As for landlords, they should view taking of necessary precautions, such as, screening tenants and conducting background checks on prospective tenants, including ensuring whatever is promised in the rental lease is provided, as their insurance for a litigation free landlord / tenant relationship. A simple click of the mouse and any landlord or property manager can visit www.e-renter.com for tenant screening and background check services. www.e-renter.com, the best tenant screening agency in America!

Subtle Landlord Discrimination Is Still Illegal

Posted by on December 6, 2006 under Landlord Tenant Lawsuits | icon: commentBe the First to Comment

The Fair Housing Acts legislated by the government and valid in all states across the country prohibits landlords from engaging in discriminatory behaviour on the basis of race, religion, or any other protected group:

  • To falsely deny a rental unit is unavailable to some applicants
  • To advertise in a manner that indicates clear preference based on group characteristics i.e. skin colour, or
  • To set a more restrictive standard, such as higher income for certain tenants
  • Refusing to make reasonable accommodation for disabled tenant needs, such as, permission for permitting guide or hearing dogs, including any other service animal.
  • To set different terms for certain tenants, such as, adoption of an inconsistent policy of responding to late rent payments, or
  • Of terminating a tenancy for a discriminatory reason.

On that cautionary note, another fair bit of advice, avoid expensive landlord / tenant litigation, by taking necessary precautions, such as, screening tenants and conducting background checks on prospective tenants. A simple click of the mouse and any landlord or property manager can visit www.e-renter.com for tenant screening and background check services. www.e-renter.com, the best tenant screening agency in America!

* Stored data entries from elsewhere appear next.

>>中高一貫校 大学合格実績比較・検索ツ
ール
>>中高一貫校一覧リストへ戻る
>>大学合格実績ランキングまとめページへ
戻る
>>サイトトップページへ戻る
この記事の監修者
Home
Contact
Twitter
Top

Illegal Tenant Discrimination

Posted by on December 5, 2006 under Landlord Tenant Lawsuits | icon: commentBe the First to Comment

There are state laws that ensure landlords do not discriminate against tenants when renting out their property. Therefore, as a landlord it behoves you to follow the state’s fair housing laws that specify, it is illegal to refuse to rent to a tenant, or reject an applicant on the basis of his / her race, religion, ethnic background, sex, or even because the applicant comes with children or a disability. As well, there are some state and local laws that prohibit discrimination on the ground’s of a person’s age, marital status or sexual orientation.

A landlord can freely choose from amongst prospective tenants, so long as his / her decision complies with fair housing laws and choice of tenant is based on legitimate business criteria. For example, it is perfectly legal for a landlord to reject someone who carries a poor credit history, is the recipient of insufficient income, and therefore, may not be able to pay the rental amount asked by you. Or, if past behaviour, such as, damaging property, etc., which no doubt, makes the individual a bad risk. Another, legal basis for refusing tenants is the valid occupancy policy that limits people count per rental unit, and is clearly tied to reasons of health and safety.

Landlords must keep in mind that selection standards, such as minimum income and good credit report are applied equally to all tenants.

Locking Out A Tenant Is Illegal

Posted by on November 30, 2006 under Landlord Tenant Lawsuits | icon: commentBe the First to Comment

What every landlord wishful of getting rid of an unwanted tenant should keep in mind, is that they can be subject to penalties for changing locks or cutting off utilities, in order to force a tenant to vacate the rental property.

No doubt, as every landlord will agree, there are occasions when tenants may sorely test your patience, tempting even a saint to bypass normal legal procedure, and take direct and immediate action to safeguard his / her rental property. Take for example; a tenant’s repeated destructive behaviour may push a landlord to consider replacing the locks and slinging the tenant’s property out on the street. Or else, if a landlord is the one responsible for paying the utility bills, may simply stop paying the bill, hoping lack of water, gas, or electricity will compel the tenant to move out.

However, no matter how bad the situation, landlords should not take matters into their own hands thinking the egregious conduct of the tenant excuses your behaviour. Nonetheless, the tenant not paying rent, leaving the property in a mess, hurling verbal abuses when approached, or otherwise acting outrageously does not constitute as valid defence. In fact, such behaviour may well land a landlord on the wrong end of a lawsuit for not only trespass, but assault, battery, slander or libel, intentional infliction of emotional distress, and wrongful eviction. Defending this lawsuit will prove far more expensive than evicting a tenant by going through the regular legal channels.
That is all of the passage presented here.